The app's founder claims he launched the cheater-catching app as a way to shed light on Tinder's glaring privacy issues, but that is kinda like saying that the Pirates of the Caribbean movies are documentaries about the early 18th-century rise of buccaneering in the French colonies: It might be partly true, but it doesn't tell the whole story.
To be fair to Swipebuster, it's far from the only option to catch wayward spouses on the internet: There are already a slew of apps that allow you to monitor, if not overtly track, your partner's online activity, from the $40/month surveillance app mSpy to the literally named Couple Tracker. (Couple Tracker requires both partners to opt in to track each other's digital activity, which somehow makes it both more and less creepy at the same time.)
Yet while suspicious spouses and the generally paranoid might shell out a fiver to confirm their worst suspicions, there are a few clearly troubling issues with the app — specifically, that it might not be used by suspicious spouses in the first place. As Good Housekeeping beauty editor Sam Escobar recently pointed out on Twitter, there's nothing stopping, say, jealous or abusive exes from using Swipebuster as yet another way to stalk and control their former partners:
Of course, if a spurned lover is truly obsessed with someone they'll stop at nothing to track them down, albeit in perhaps slightly more technologically sophisticated ways. And as a Tinder spokesperson soberingly pointed out to Vanity Fair, "Searchable information on the website is public information that Tinder users have on their profiles" — in other words, you can find it anyway.
Even more troubling, though, is not Swipebuster's alternative uses, but its intended one. It sucks to be cheated on or to suspect that your partner is cheating, and it's a bitter pain that the partners of approximately 25% of married men, according to one study, know all too well.
Yet almost as bad as discovering your partner is cheating is discovering they're not — and getting caught in the act of trying to bust them. As any good relationship therapist will tell you, relationships are built on a foundation of mutual respect and trust, and shelling out $5 to find out whether your bored partner has idly swiped through shirtless mirror selfies on Tinder directly contradicts those principles.

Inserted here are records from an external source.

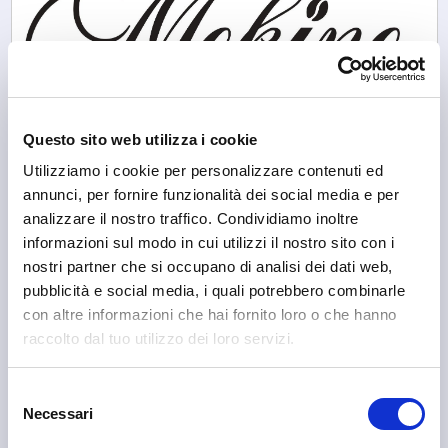
Questo sito web utilizza i cookie
Sondrio
Caffè Mokino Sondrio
Utilizziamo i cookie per personalizzare contenuti ed
annunci, per fornire funzionalità dei social media e per
analizzare il nostro traffico. Condividiamo inoltre
informazioni sul modo in cui utilizzi il nostro sito con i
nostri partner che si occupano di analisi dei dati web,
pubblicità e social media, i quali potrebbero combinarle
con altre informazioni che hai fornito loro o che hanno
raccolto dal tuo utilizzo dei loro servizi.
Sondrio
Consorzio Turistico Sondrio e Valmalenco
Selezione
Necessari
del
consenso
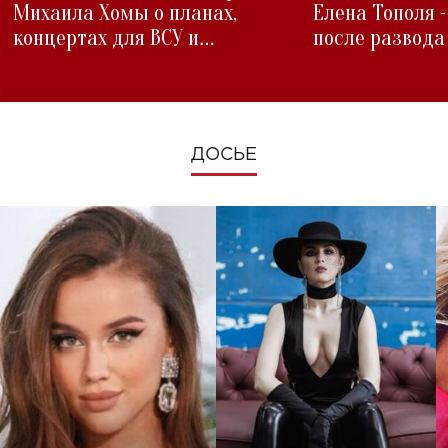
Михаила Хомы о планах,
Елена Тополя 
концертах для ВСУ и
после развода
изменениях во время войны
ДОСЬЕ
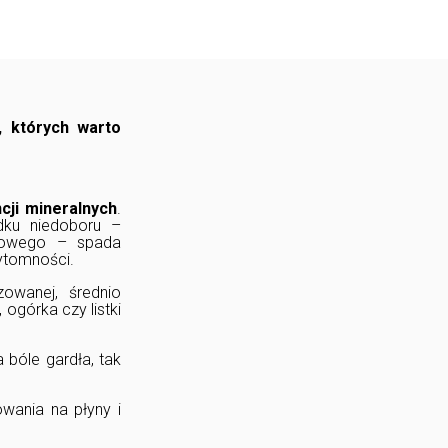
, których warto
cji mineralnych
.
dku niedoboru –
wowego – spada
zytomności.
zowanej, średnio
 ogórka czy listki
a bóle gardła, tak
ania na płyny i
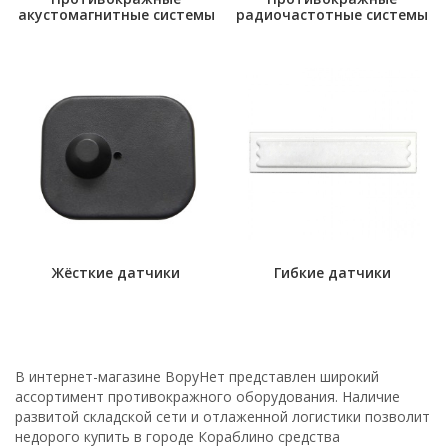
акустомагнитные системы
радиочастотные системы
Жёсткие датчики
Гибкие датчики
В интернет-магазине ВоруНет представлен широкий
ассортимент противокражного оборудования. Наличие
развитой складской сети и отлаженной логистики позволит
недорого купить в городе Кораблино средства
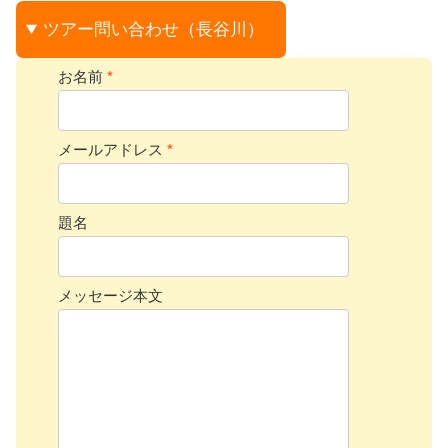
ツアー問い合わせ（長谷川）
お名前
*
メールアドレス
*
題名
メッセージ本文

And even if your partner has downloaded Tinder, so the hell what? An estimated 42% of non-single Tinder users have — and it would be preposterous to assume that all of these people are actively cheating. If nothing else, people in relationships downloading Tinder is proof that the app is little more than a game — and that the person sitting right next to you is probably a hell of a lot more attractive than the ab-flashing fuckboi you just swiped left on.